EXERCISE OBJECTIVE :: Find the string "commitment" in the data, and copy out each line that has it.

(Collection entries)
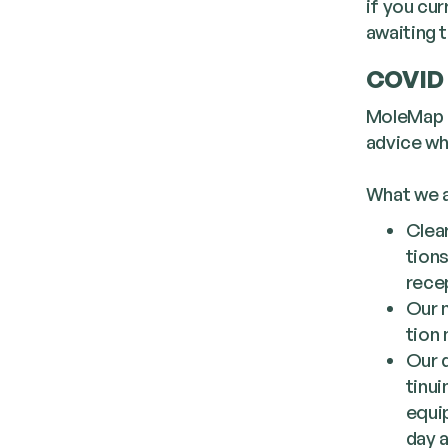
if you cu
awaiting t
COVID 
MoleMap h
advice whi
What we a
Clear
tions
recep
Our m
tion
Our d
tin­u
equip
day 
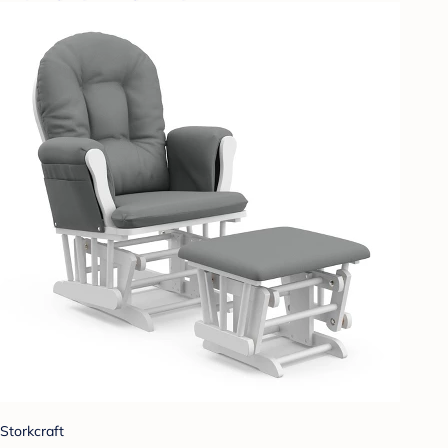
Storkcraft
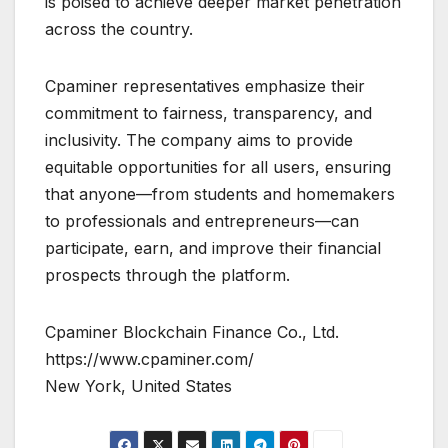
is poised to achieve deeper market penetration
across the country.
Cpaminer representatives emphasize their
commitment to fairness, transparency, and
inclusivity. The company aims to provide
equitable opportunities for all users, ensuring
that anyone—from students and homemakers
to professionals and entrepreneurs—can
participate, earn, and improve their financial
prospects through the platform.
Cpaminer Blockchain Finance Co., Ltd.
https://www.cpaminer.com/
New York, United States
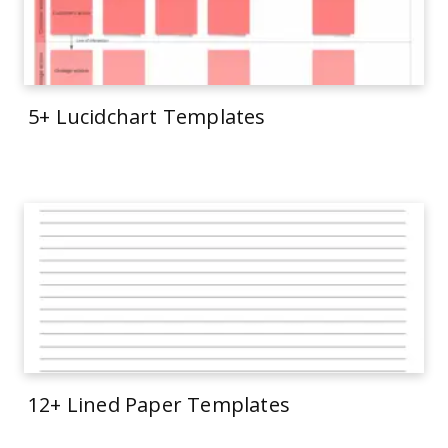
5+ Lucidchart Templates
12+ Lined Paper Templates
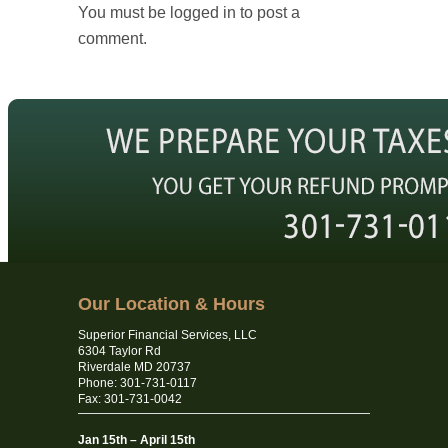
You must be logged in to post a
comment.
Our Location & Hours
Superior Financial Services, LLC
6304 Taylor Rd
Riverdale MD 20737
Phone: 301-731-0117
Fax: 301-731-0042
Jan 15th – April 15th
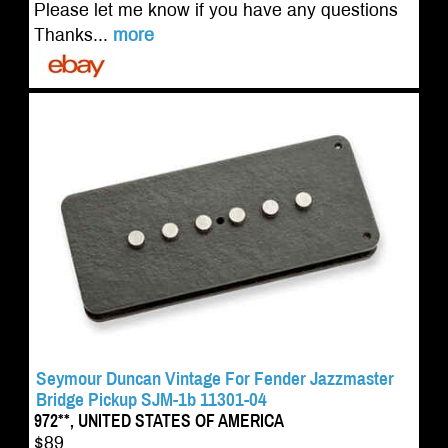
Please let me know if you have any questions
Thanks...
more
Seymour Duncan Vintage For Fender Jazzmaster
Bridge Pickup SJM-1b 11301-04
972**, UNITED STATES OF AMERICA
$89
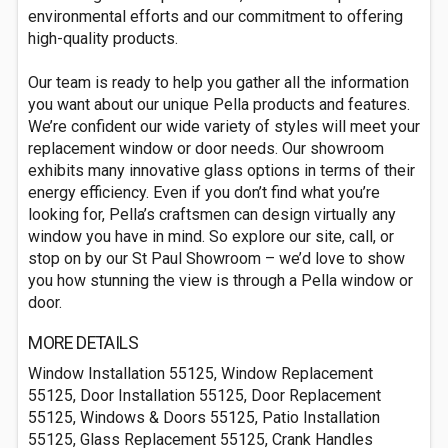
environmental efforts and our commitment to offering
high-quality products.
Our team is ready to help you gather all the information
you want about our unique Pella products and features.
We’re confident our wide variety of styles will meet your
replacement window or door needs. Our showroom
exhibits many innovative glass options in terms of their
energy efficiency. Even if you don’t find what you’re
looking for, Pella’s craftsmen can design virtually any
window you have in mind. So explore our site, call, or
stop on by our St Paul Showroom – we’d love to show
you how stunning the view is through a Pella window or
door.
MORE DETAILS
Window Installation 55125, Window Replacement
55125, Door Installation 55125, Door Replacement
55125, Windows & Doors 55125, Patio Installation
55125, Glass Replacement 55125, Crank Handles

RESULT OF THIS TASK ::
commitment to fairness, transparency, and
environmental efforts and our commitment to offering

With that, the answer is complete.